How did Roger Angell die? What happened? Cause of Death Explained

Roger Angell was an American essayist who specialized in sports writing, particularly baseball. He lived to be 101 years old. Let us see how did he die, what happened, and what was Roger Angell Cause of Death.

Roger Angell Early Life and Career

Angell was the stepson of renowned essayist E. B. White and the son of Katharine Sergeant Angell White, The New Yorker’s first fiction editor, but he was mostly raised by his father, Ernest Angell, an attorney who became the head of the American Civil Liberties Union. He was a seventh-generation descendant of the early settler of Providence, Rhode Island, Thomas Angell.

Angell graduated from Pomfret School in 1938 and went on to Harvard University. During WWII, he served in the United States Army Air Forces.

Angell and his first wife Evelyn had two daughters, Callie and Alice, and a son, John Henry, with Carol. Callie, an expert on Andy Warhol’s films, committed suicide on May 5, 2010, in Manhattan, where she worked as a curator at the Whitney Museum of American Art. She was 62.
Alice lived in Portland, Maine, and passed away from cancer on February 2, 2019, while John Henry lives in Portland, Oregon.

Carol Rogge Angell, his second wife of 48 years, died of metastatic breast cancer on April 10, 2012, at the age of 73.

Roger Angell Cause of Death

Roger Angell, the eloquent and insightful baseball writer widely regarded as one of America’s best, died on Friday at his Manhattan home. He was 101.

His wife, Margaret Moorman, said the cause was congestive heart failure.

Mr. Angell’s perspective was unique because he wrote like a fan rather than a sports journalist, using innovative imagery in his pieces.

Mr. Angell said that Boston Red Sox catcher Carlton Fisk rose from his crouch like “an aluminum extension ladder arching for the house eaves.” Dick Hall of the Baltimore Orioles threw “with an awkward, sideways motion that resembled a man looking under his bed for a missing collar stud.” Willie Mays chasing down a ball hit too far center field was described by Mr. Angell (pronounced angel) as “racing so hard and so far that the ball itself seems to stop in the air and wait for him.”
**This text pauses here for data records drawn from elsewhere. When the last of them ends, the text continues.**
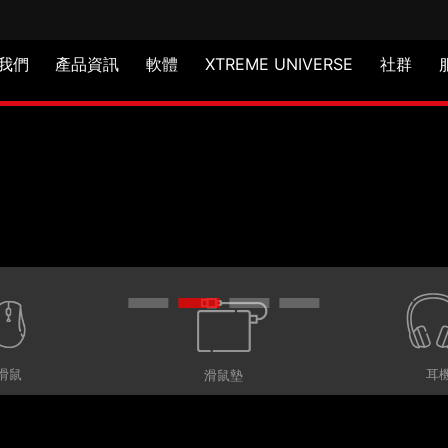
我們
產品資訊
軟體
XTREME UNIVERSE
社群
滑鼠
耳
滑鼠墊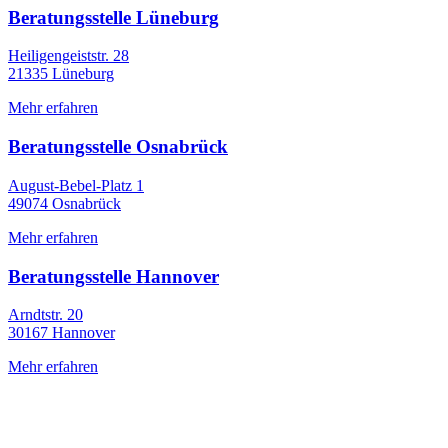
Beratungsstelle Lüneburg
Heiligengeiststr. 28
21335 Lüneburg
Mehr erfahren
Beratungsstelle Osnabrück
August-Bebel-Platz 1
49074 Osnabrück
Mehr erfahren
Beratungsstelle Hannover
Arndtstr. 20
30167 Hannover
Mehr erfahren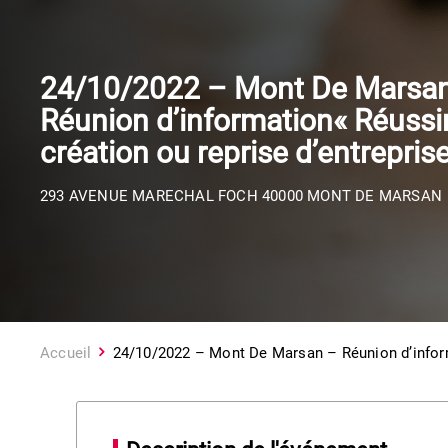
24/10/2022 – Mont De Marsa
Réunion d’information« Réussi
création ou reprise d’entreprise
293 AVENUE MARECHAL FOCH 40000 MONT DE MARSAN
Accueil
24/10/2022 – Mont De Marsan – Réunion d’informa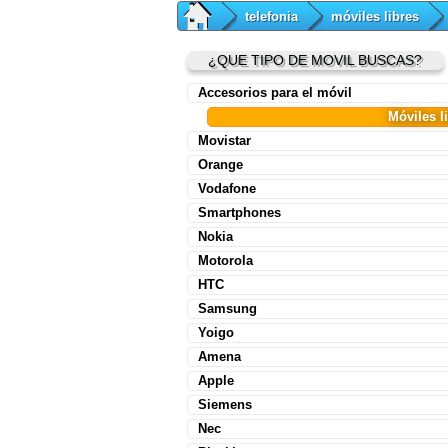
telefonia
móviles libres
¿QUE TIPO DE MOVIL BUSCAS?
Accesorios para el móvil
Móviles l
Movistar
Orange
Vodafone
Smartphones
Nokia
Motorola
HTC
Samsung
Yoigo
Amena
Apple
Siemens
Nec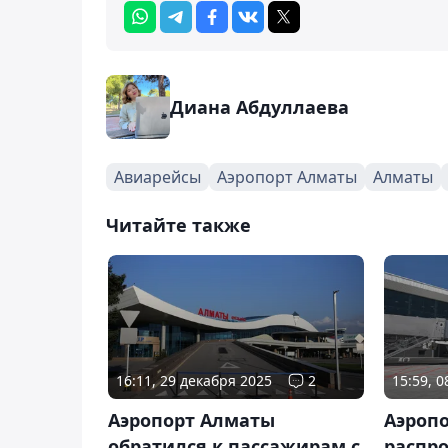
Диана Абдуллаева
Авиарейсы
Аэропорт Алматы
Алматы
Читайте также
16:11, 29 декабря 2025
2
15:59, 
Аэропорт Алматы
Аэроп
обратился к пассажирам с
распр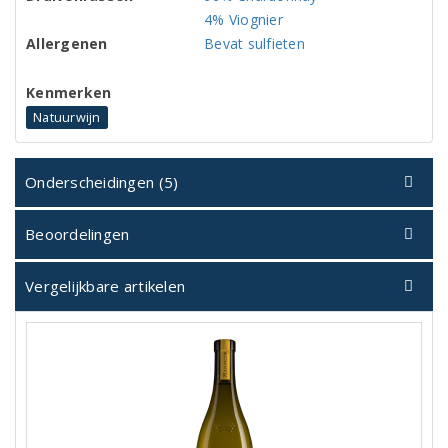
4% Viognier
Allergenen
Bevat sulfieten
Kenmerken
Natuurwijn
Onderscheidingen (5)
Beoordelingen
Vergelijkbare artikelen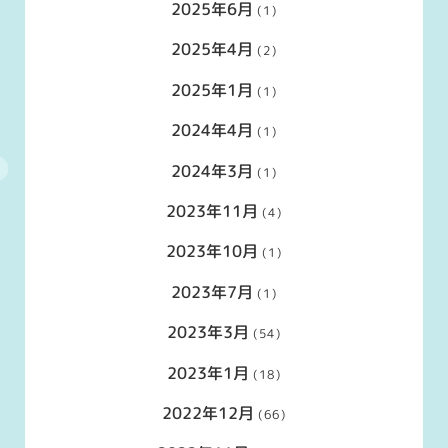
2025年6月
(1)
2025年4月
(2)
2025年1月
(1)
2024年4月
(1)
2024年3月
(1)
2023年11月
(4)
2023年10月
(1)
2023年7月
(1)
2023年3月
(54)
2023年1月
(18)
2022年12月
(66)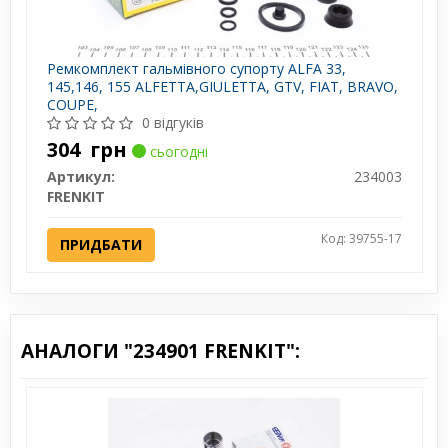
Ремкомплект гальмівного супорту ALFA 33,
145,146, 155 ALFETTA,GIULETTA, GTV, FIAT, BRAVO,
COUPE,
0 відгуків
304
грн
сьогодні
Артикул:
234003
FRENKIT
Код: 39755-17
ПРИДБАТИ
АНАЛОГИ "234901 FRENKIT":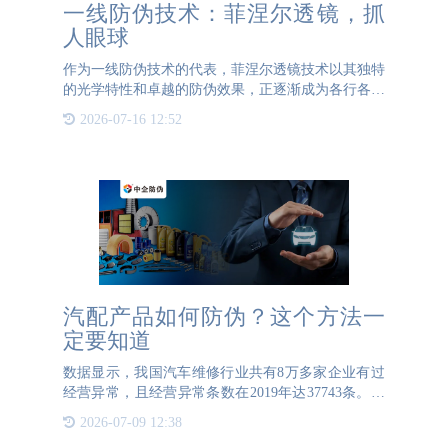
一线防伪技术：菲涅尔透镜，抓
人眼球
作为一线防伪技术的代表，菲涅尔透镜技术以其独特
的光学特性和卓越的防伪效果，正逐渐成为各行各业
关注的焦点。 在防伪领域，菲涅尔透镜的应用可谓
2026-07-16 12:52
是抓人眼球。首先，菲涅尔透镜的独特结构使其在视
觉效果上具有极
汽配产品如何防伪？这个方法一
定要知道
数据显示，我国汽车维修行业共有8万多家企业有过
经营异常，且经营异常条数在2019年达37743条。汽
车企业共有2万多家，8万多条行政处罚，涉及“掺
2026-07-09 12:38
假”“以假充真”等欺骗的处罚。专家指出，很多车主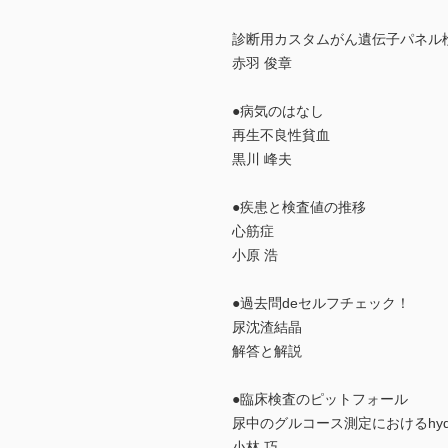
診断用カスタムがん遺伝子パネル
赤羽 俊章
●病気のはなし
再生不良性貧血
黒川 峰夫
●疾患と検査値の推移
心筋症
小原 浩
●過去問deセルフチェック！
尿沈渣結晶
解答と解説
●臨床検査のピットフォール
尿中のグルコース測定におけるhydr
小林 巧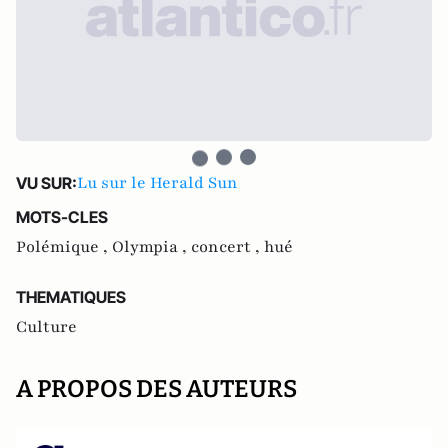
Lu sur le Herald Sun
VU SUR:
MOTS-CLES
Polémique ,
Olympia ,
concert ,
hué
THEMATIQUES
Culture
A PROPOS DES AUTEURS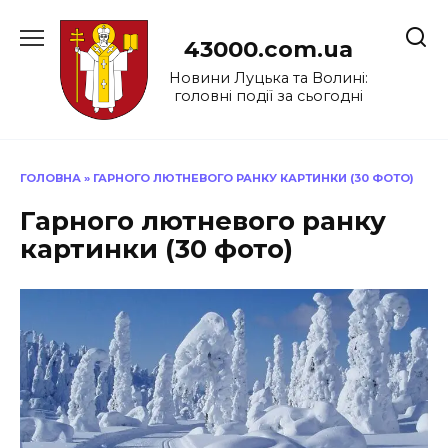
Перейти
до
43000.com.ua
вмісту
Новини Луцька та Волині:
головні події за сьогодні
ГОЛОВНА
»
ГАРНОГО ЛЮТНЕВОГО РАНКУ КАРТИНКИ (30 ФОТО)
Гарного лютневого ранку
картинки (30 фото)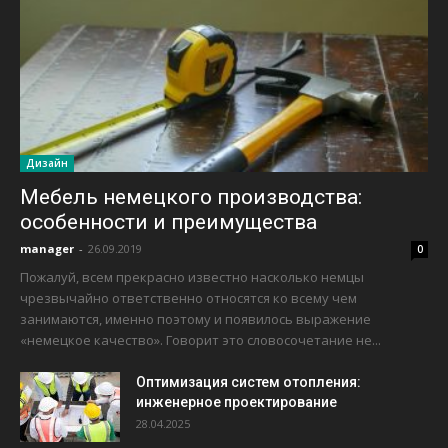
Дизайн
Мебель немецкого производства:
особенности и преимущества
manager
-
26.09.2019
0
Пожалуй, всем прекрасно известно насколько немцы
чрезвычайно ответственно относятся ко всему чем
занимаются, именно поэтому и появилось выражение
«немецкое качество». Говорит это словосочетание не...
Оптимизация систем отопления:
инженерное проектирование
28.04.2025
Mr. Angell tied together with the baseball season’s numerous meanings in a big New Yorker article late in the fall, as he did each year. Many of his works were gathered in books, including “Late Innings” (1982) and “Once More Around the Park” (1985). (1991).

He didn’t only write about teams and the games they played, though. He thought about what it meant to be a fan. In his book “Five Seasons,” he stated, “It is silly and childish, on the face of it, to connect ourselves with something so tiny and obviously artificial and financially exploitative as a professional sports club” (1977). “It appears to me that what is left out of this equation is the business of caring — caring sincerely and passionately, truly caring — which is a capacity or an emotion that has nearly vanished from our lives.”
The New Yorker was, in some ways, the family store for Mr. Angell.
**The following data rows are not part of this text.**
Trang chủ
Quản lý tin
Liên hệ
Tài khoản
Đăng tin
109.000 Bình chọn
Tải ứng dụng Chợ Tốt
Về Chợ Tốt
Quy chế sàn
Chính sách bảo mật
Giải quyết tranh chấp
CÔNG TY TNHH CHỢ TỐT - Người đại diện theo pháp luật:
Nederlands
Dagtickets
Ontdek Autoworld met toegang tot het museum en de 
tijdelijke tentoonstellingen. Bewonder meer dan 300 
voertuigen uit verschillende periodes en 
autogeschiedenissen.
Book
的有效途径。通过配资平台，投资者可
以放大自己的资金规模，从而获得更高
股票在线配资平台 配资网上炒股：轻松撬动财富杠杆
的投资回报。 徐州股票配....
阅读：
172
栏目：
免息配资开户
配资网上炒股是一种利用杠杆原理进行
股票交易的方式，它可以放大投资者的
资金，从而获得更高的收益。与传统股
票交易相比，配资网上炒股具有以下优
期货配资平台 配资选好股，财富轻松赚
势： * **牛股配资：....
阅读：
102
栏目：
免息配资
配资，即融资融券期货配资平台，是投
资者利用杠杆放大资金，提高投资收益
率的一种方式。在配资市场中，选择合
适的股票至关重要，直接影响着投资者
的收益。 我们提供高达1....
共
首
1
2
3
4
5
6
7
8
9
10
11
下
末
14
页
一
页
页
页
Some of his rhymes could be misconstrued. “Yo! “Santa man, grab some sky, and drop a sock on Robert Bly,” he wrote in 1992.
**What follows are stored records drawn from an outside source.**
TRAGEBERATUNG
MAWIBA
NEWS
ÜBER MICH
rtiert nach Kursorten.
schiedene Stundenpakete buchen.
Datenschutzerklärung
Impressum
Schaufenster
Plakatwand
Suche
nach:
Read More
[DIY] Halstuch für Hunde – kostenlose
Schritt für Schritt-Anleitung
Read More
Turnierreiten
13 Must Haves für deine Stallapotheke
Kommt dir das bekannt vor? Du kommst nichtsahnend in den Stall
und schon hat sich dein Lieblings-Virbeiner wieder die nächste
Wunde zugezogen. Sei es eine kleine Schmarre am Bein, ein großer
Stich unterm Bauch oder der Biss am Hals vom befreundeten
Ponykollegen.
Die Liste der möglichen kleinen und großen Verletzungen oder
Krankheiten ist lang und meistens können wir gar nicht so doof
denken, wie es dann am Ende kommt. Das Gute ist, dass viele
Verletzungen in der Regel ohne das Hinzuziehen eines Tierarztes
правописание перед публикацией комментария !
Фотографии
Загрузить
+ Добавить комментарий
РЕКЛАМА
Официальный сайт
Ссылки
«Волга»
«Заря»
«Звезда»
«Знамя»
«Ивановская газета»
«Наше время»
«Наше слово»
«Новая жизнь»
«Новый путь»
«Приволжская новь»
“I’m not sure there’s ever been a writer so strong, and an editor so important, all at once, at a magazine since the days of H.L. Mencken running The American Mercury,” The New Yorker’s editor David Remnick said in a 2012 interview for this obituary. “Roger was a tenacious editor and a well-rounded thinker.”

By chance, Mr. Angell became a baseball writer. He was already a fan in 1962 when he told a Salon interviewer that the magazine’s editor, William Shawn, asked him to “go down to spring training and see what you find.”

He wrote until he was 90 years old. In 2014, he received the J.G. Taylor Spink Award, the Baseball Hall of Fame’s writer honor. At the age of 94, he published “This Old Man,” a collection of essays, holiday poems, and other writings.

Mr. Angell attended as many as 40 baseball games per year until his death, cheering on the Mets, Giants, Red Sox, A’s, and even the Yankees on occasion.

And he liked how “baseball will stick it to you; it means to break your heart,” he said. Angell died of congestive heart failure on May 20, 2022, at his Manhattan home.